Reproduce the records exactly, but not the pictures.

-------- DATA FOR PROCESSING

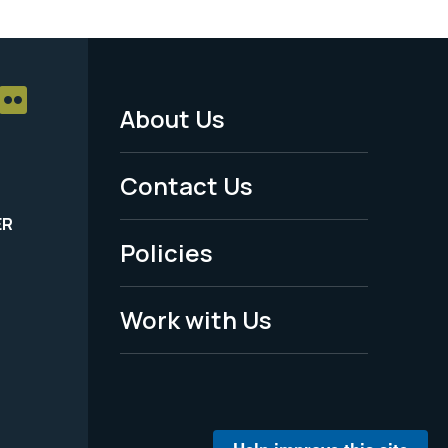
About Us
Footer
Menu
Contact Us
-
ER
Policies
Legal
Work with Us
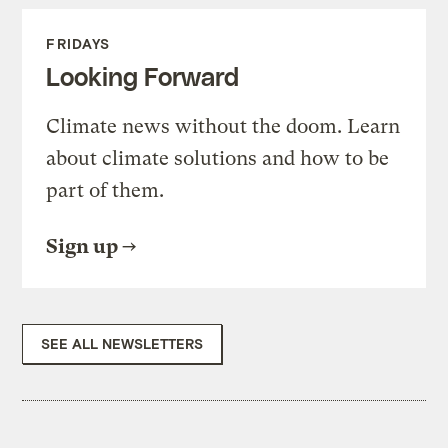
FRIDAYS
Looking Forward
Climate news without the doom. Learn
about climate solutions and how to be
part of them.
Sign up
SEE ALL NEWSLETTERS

----------------

▸ **RESULT FOR THIS EXERCISE**
About Us
Footer
Menu
Contact Us
-
ER
Policies
Legal
Work with Us
FRIDAYS
Looking Forward
Climate news without the doom. Learn
about climate solutions and how to be
part of them.
Sign up
SEE ALL NEWSLETTERS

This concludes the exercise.